Everything from the line that contains "and in working with volunteers to produce" through the final line of the records should be written out exactly, and nothing outside that span.
[Data to use — start]
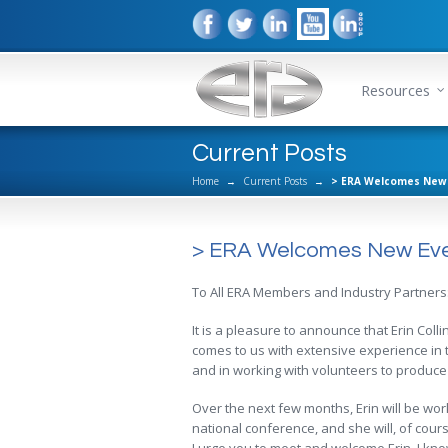
Resources
Current Posts
Home
→
Current Posts
→
> ERA Welcomes New 
> ERA Welcomes New Eve
To All ERA Members and Industry Partners
It is a pleasure to announce that Erin Coll
comes to us with extensive experience in t
and in working with volunteers to produce
Over the next few months, Erin will be work
national conference, and she will, of cours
[Data to use — finish]
Reply
and in working with volunteers to produce
Over the next few months, Erin will be work
national conference, and she will, of cours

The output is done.